→ **What is being asked**:
Repeat the data that follows, word for word, without the images.

→ **Data shown**:

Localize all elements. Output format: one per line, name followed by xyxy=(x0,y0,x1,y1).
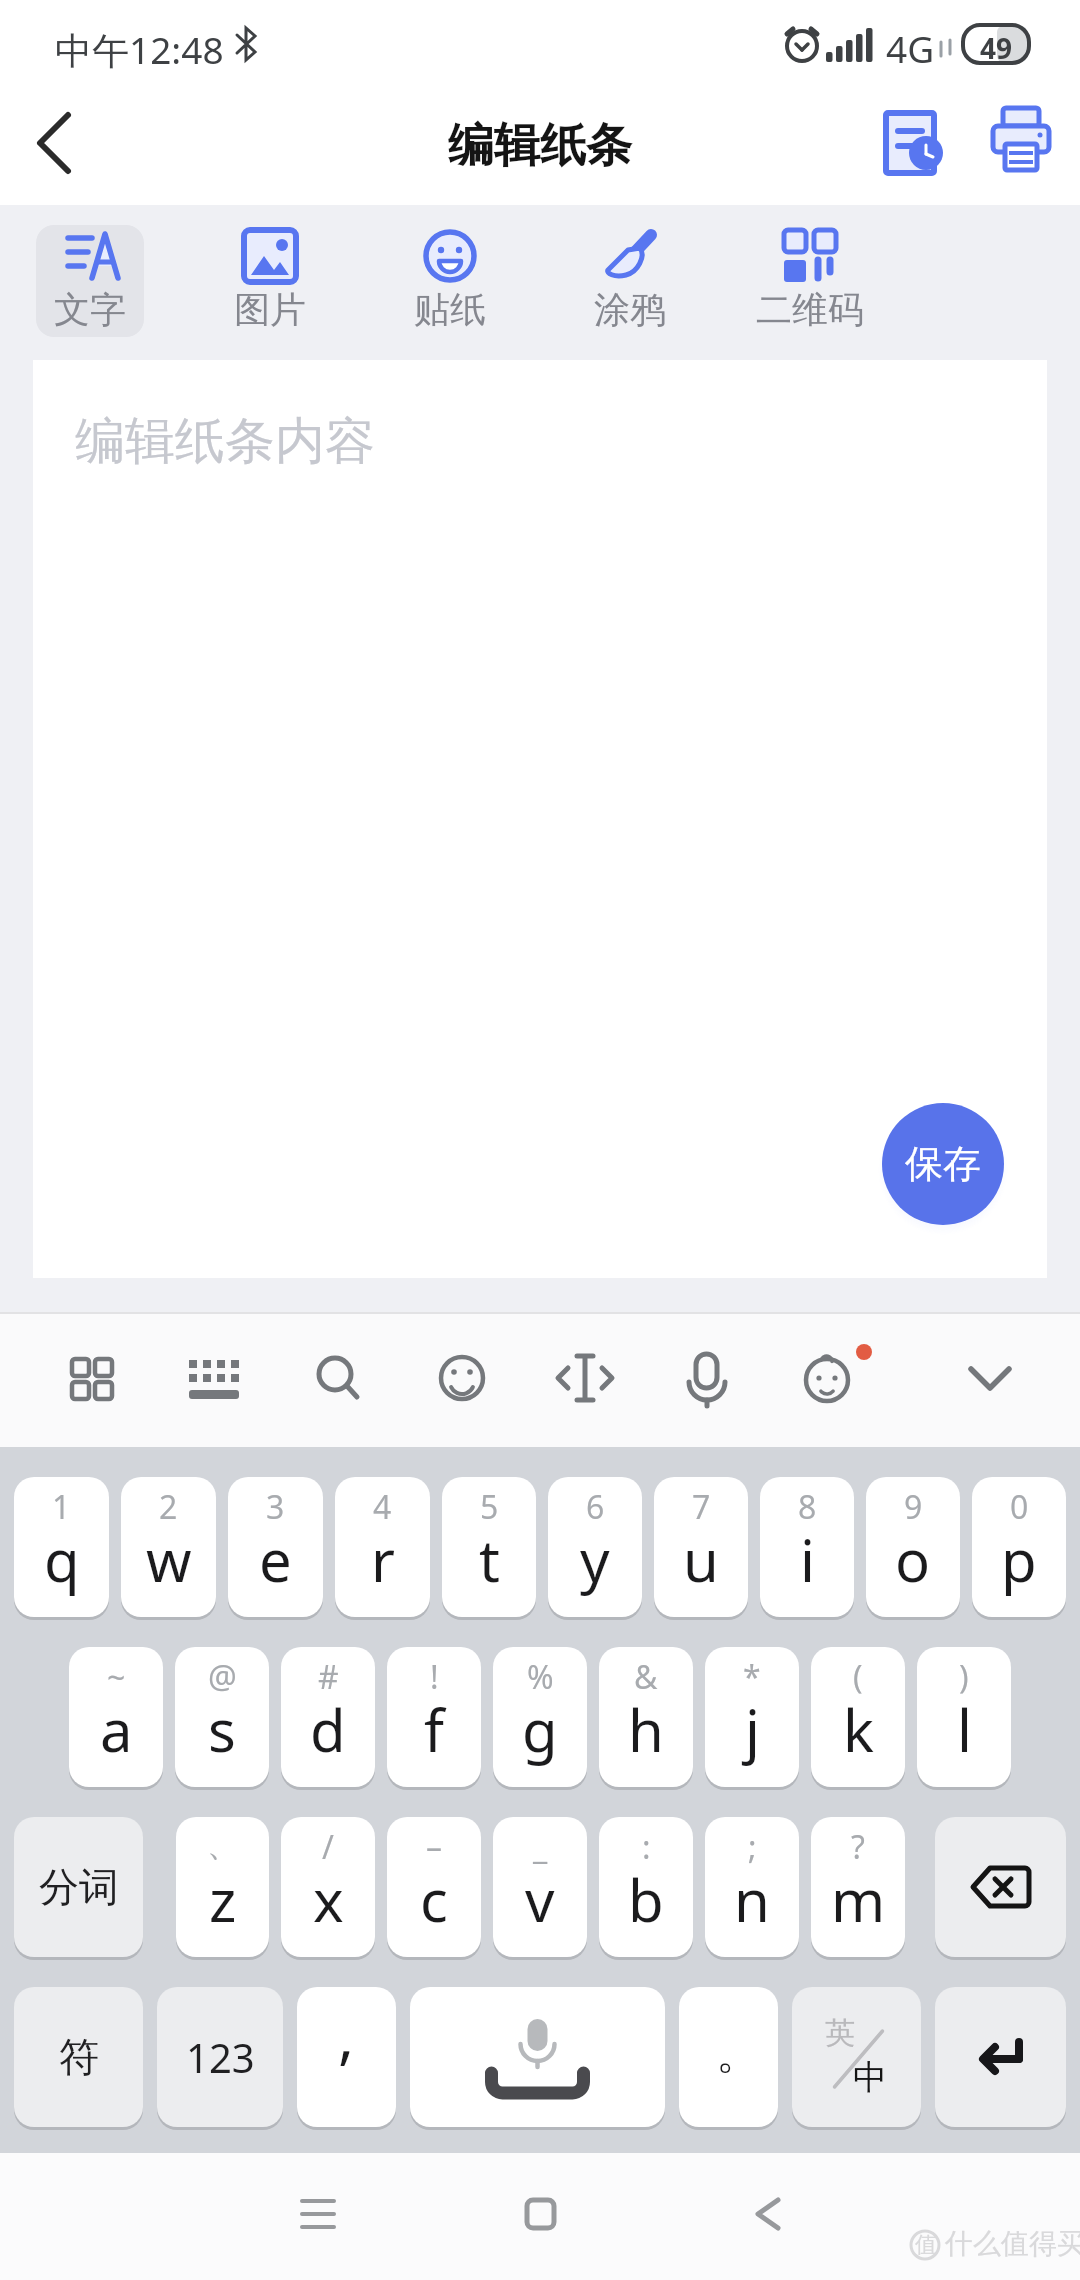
staticText: 分词 xyxy=(39,1862,119,1912)
button[interactable] xyxy=(865,95,955,195)
staticText: 涂鸦 xyxy=(594,287,666,332)
button[interactable]: 5 xyxy=(442,1477,536,1617)
staticText: 7 xyxy=(692,1485,711,1529)
staticText: ; xyxy=(748,1825,757,1869)
button[interactable] xyxy=(484,2174,596,2254)
staticText: & xyxy=(634,1655,658,1699)
button[interactable]: 7 xyxy=(654,1477,748,1617)
button[interactable]: _ xyxy=(493,1817,587,1957)
button[interactable]: ? xyxy=(811,1817,905,1957)
button[interactable] xyxy=(545,1339,625,1419)
button[interactable] xyxy=(712,2174,824,2254)
staticText: w xyxy=(146,1520,192,1599)
button[interactable]: 文字 xyxy=(36,225,144,337)
button[interactable]: : xyxy=(599,1817,693,1957)
button[interactable] xyxy=(295,1339,375,1419)
staticText: 、 xyxy=(207,1825,239,1865)
button[interactable]: # xyxy=(281,1647,375,1787)
button[interactable]: 123 xyxy=(157,1987,283,2127)
staticText: z xyxy=(209,1860,237,1939)
button[interactable]: % xyxy=(493,1647,587,1787)
button[interactable]: * xyxy=(705,1647,799,1787)
staticText: 3 xyxy=(266,1485,285,1529)
staticText: 1 xyxy=(52,1485,71,1529)
staticText: f xyxy=(424,1690,444,1769)
staticText: 6 xyxy=(586,1485,605,1529)
button[interactable]: 1 xyxy=(14,1477,109,1617)
button[interactable] xyxy=(262,2174,374,2254)
button[interactable] xyxy=(975,95,1065,195)
staticText: _ xyxy=(533,1825,548,1869)
button[interactable] xyxy=(950,1339,1030,1419)
staticText: q xyxy=(44,1520,80,1599)
staticText: e xyxy=(259,1520,292,1599)
button[interactable] xyxy=(935,1987,1066,2127)
button[interactable] xyxy=(787,1339,867,1419)
staticText: p xyxy=(1001,1520,1037,1599)
button[interactable]: – xyxy=(387,1817,481,1957)
staticText: c xyxy=(420,1860,448,1939)
button[interactable]: 3 xyxy=(228,1477,323,1617)
button[interactable]: 0 xyxy=(972,1477,1066,1617)
staticText: v xyxy=(525,1860,555,1939)
staticText: – xyxy=(426,1825,443,1869)
staticText: j xyxy=(745,1690,760,1769)
button[interactable]: ) xyxy=(917,1647,1011,1787)
button[interactable]: 6 xyxy=(548,1477,642,1617)
staticText: s xyxy=(208,1690,236,1769)
staticText: 值 xyxy=(915,2231,937,2259)
button[interactable] xyxy=(667,1339,747,1419)
button[interactable]: 8 xyxy=(760,1477,854,1617)
button[interactable]: & xyxy=(599,1647,693,1787)
button[interactable]: / xyxy=(281,1817,375,1957)
staticText: a xyxy=(100,1690,133,1769)
button[interactable] xyxy=(0,90,90,190)
button[interactable]: 9 xyxy=(866,1477,960,1617)
staticText: n xyxy=(734,1860,770,1939)
staticText: @ xyxy=(208,1655,237,1699)
staticText: % xyxy=(527,1655,554,1699)
button[interactable]: 贴纸 xyxy=(396,225,504,337)
button[interactable]: 、 xyxy=(176,1817,269,1957)
button[interactable] xyxy=(935,1817,1066,1957)
button[interactable]: ~ xyxy=(69,1647,163,1787)
staticText: 0 xyxy=(1010,1485,1029,1529)
button[interactable]: @ xyxy=(175,1647,269,1787)
staticText: 什么值得买 xyxy=(945,2226,1080,2261)
button[interactable] xyxy=(174,1339,254,1419)
staticText: 4 xyxy=(373,1485,392,1529)
staticText: ! xyxy=(430,1655,439,1699)
staticText: 123 xyxy=(186,2030,255,2084)
staticText: 保存 xyxy=(905,1140,981,1188)
button[interactable]: 英 xyxy=(792,1987,921,2127)
button[interactable]: 分词 xyxy=(14,1817,143,1957)
staticText: 编辑纸条内容 xyxy=(75,410,375,473)
button[interactable] xyxy=(422,1339,502,1419)
button[interactable] xyxy=(51,1339,131,1419)
button[interactable]: 二维码 xyxy=(756,225,864,337)
button[interactable]: 符 xyxy=(14,1987,143,2127)
button[interactable]: 2 xyxy=(121,1477,216,1617)
button[interactable]: 4 xyxy=(335,1477,430,1617)
staticText: r xyxy=(371,1520,395,1599)
staticText: 5 xyxy=(480,1485,499,1529)
staticText: ) xyxy=(959,1655,969,1699)
button[interactable]: ! xyxy=(387,1647,481,1787)
staticText: ~ xyxy=(107,1655,126,1699)
button[interactable]: ; xyxy=(705,1817,799,1957)
staticText: d xyxy=(310,1690,346,1769)
staticText: b xyxy=(628,1860,664,1939)
button[interactable]: 图片 xyxy=(216,225,324,337)
staticText: 9 xyxy=(904,1485,923,1529)
staticText: # xyxy=(318,1655,339,1699)
staticText: 符 xyxy=(59,2032,99,2082)
staticText: 中 xyxy=(853,2056,887,2099)
button[interactable]: , xyxy=(297,1987,396,2127)
button[interactable]: 涂鸦 xyxy=(576,225,684,337)
button[interactable]: 。 xyxy=(679,1987,778,2127)
button[interactable]: ( xyxy=(811,1647,905,1787)
button[interactable] xyxy=(410,1987,665,2127)
button[interactable]: 保存 xyxy=(882,1103,1004,1225)
staticText: 编辑纸条 xyxy=(448,117,632,175)
staticText: i xyxy=(800,1520,815,1599)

→ **Task response**:
Localize all elements. Output format: one per line, name followed by xyxy=(x0,y0,x1,y1).
staticText: 分词 xyxy=(39,1862,119,1912)
button[interactable] xyxy=(865,95,955,195)
staticText: 涂鸦 xyxy=(594,287,666,332)
button[interactable]: 5 xyxy=(442,1477,536,1617)
staticText: 7 xyxy=(692,1485,711,1529)
staticText: ; xyxy=(748,1825,757,1869)
button[interactable] xyxy=(484,2174,596,2254)
staticText: & xyxy=(634,1655,658,1699)
button[interactable]: 7 xyxy=(654,1477,748,1617)
button[interactable]: _ xyxy=(493,1817,587,1957)
button[interactable]: ? xyxy=(811,1817,905,1957)
button[interactable] xyxy=(545,1339,625,1419)
button[interactable] xyxy=(712,2174,824,2254)
staticText: w xyxy=(146,1520,192,1599)
button[interactable]: 文字 xyxy=(36,225,144,337)
button[interactable]: : xyxy=(599,1817,693,1957)
button[interactable] xyxy=(295,1339,375,1419)
staticText: 、 xyxy=(207,1825,239,1865)
button[interactable]: # xyxy=(281,1647,375,1787)
button[interactable]: 123 xyxy=(157,1987,283,2127)
staticText: z xyxy=(209,1860,237,1939)
button[interactable]: % xyxy=(493,1647,587,1787)
button[interactable]: * xyxy=(705,1647,799,1787)
staticText: 3 xyxy=(266,1485,285,1529)
staticText: 1 xyxy=(52,1485,71,1529)
staticText: f xyxy=(424,1690,444,1769)
staticText: 6 xyxy=(586,1485,605,1529)
button[interactable]: 1 xyxy=(14,1477,109,1617)
button[interactable] xyxy=(262,2174,374,2254)
button[interactable] xyxy=(975,95,1065,195)
staticText: _ xyxy=(533,1825,548,1869)
button[interactable] xyxy=(950,1339,1030,1419)
staticText: q xyxy=(44,1520,80,1599)
staticText: e xyxy=(259,1520,292,1599)
button[interactable] xyxy=(935,1987,1066,2127)
button[interactable] xyxy=(787,1339,867,1419)
staticText: p xyxy=(1001,1520,1037,1599)
button[interactable]: – xyxy=(387,1817,481,1957)
staticText: c xyxy=(420,1860,448,1939)
button[interactable]: 3 xyxy=(228,1477,323,1617)
button[interactable]: 0 xyxy=(972,1477,1066,1617)
staticText: v xyxy=(525,1860,555,1939)
staticText: – xyxy=(426,1825,443,1869)
staticText: j xyxy=(745,1690,760,1769)
button[interactable]: ) xyxy=(917,1647,1011,1787)
button[interactable]: 6 xyxy=(548,1477,642,1617)
staticText: s xyxy=(208,1690,236,1769)
staticText: 值 xyxy=(915,2231,937,2259)
button[interactable] xyxy=(667,1339,747,1419)
button[interactable]: 8 xyxy=(760,1477,854,1617)
button[interactable]: & xyxy=(599,1647,693,1787)
button[interactable]: / xyxy=(281,1817,375,1957)
staticText: a xyxy=(100,1690,133,1769)
button[interactable] xyxy=(0,90,90,190)
button[interactable]: 9 xyxy=(866,1477,960,1617)
staticText: n xyxy=(734,1860,770,1939)
staticText: @ xyxy=(208,1655,237,1699)
staticText: % xyxy=(527,1655,554,1699)
button[interactable]: 贴纸 xyxy=(396,225,504,337)
button[interactable]: 、 xyxy=(176,1817,269,1957)
button[interactable] xyxy=(935,1817,1066,1957)
button[interactable]: ~ xyxy=(69,1647,163,1787)
staticText: 0 xyxy=(1010,1485,1029,1529)
button[interactable]: @ xyxy=(175,1647,269,1787)
staticText: 什么值得买 xyxy=(945,2226,1080,2261)
button[interactable] xyxy=(174,1339,254,1419)
staticText: 4 xyxy=(373,1485,392,1529)
staticText: ! xyxy=(430,1655,439,1699)
staticText: 123 xyxy=(186,2030,255,2084)
staticText: 保存 xyxy=(905,1140,981,1188)
button[interactable]: 英 xyxy=(792,1987,921,2127)
button[interactable]: 分词 xyxy=(14,1817,143,1957)
staticText: 编辑纸条内容 xyxy=(75,410,375,473)
button[interactable] xyxy=(422,1339,502,1419)
button[interactable] xyxy=(51,1339,131,1419)
button[interactable]: 二维码 xyxy=(756,225,864,337)
button[interactable]: 符 xyxy=(14,1987,143,2127)
button[interactable]: 2 xyxy=(121,1477,216,1617)
button[interactable]: 4 xyxy=(335,1477,430,1617)
staticText: r xyxy=(371,1520,395,1599)
staticText: 5 xyxy=(480,1485,499,1529)
staticText: ) xyxy=(959,1655,969,1699)
button[interactable]: ! xyxy=(387,1647,481,1787)
staticText: ~ xyxy=(107,1655,126,1699)
button[interactable]: ; xyxy=(705,1817,799,1957)
staticText: d xyxy=(310,1690,346,1769)
staticText: b xyxy=(628,1860,664,1939)
button[interactable]: 图片 xyxy=(216,225,324,337)
staticText: 9 xyxy=(904,1485,923,1529)
staticText: # xyxy=(318,1655,339,1699)
staticText: 符 xyxy=(59,2032,99,2082)
staticText: 中 xyxy=(853,2056,887,2099)
button[interactable]: , xyxy=(297,1987,396,2127)
button[interactable]: 涂鸦 xyxy=(576,225,684,337)
button[interactable]: 。 xyxy=(679,1987,778,2127)
button[interactable]: ( xyxy=(811,1647,905,1787)
button[interactable] xyxy=(410,1987,665,2127)
button[interactable]: 保存 xyxy=(882,1103,1004,1225)
staticText: 编辑纸条 xyxy=(448,117,632,175)
staticText: i xyxy=(800,1520,815,1599)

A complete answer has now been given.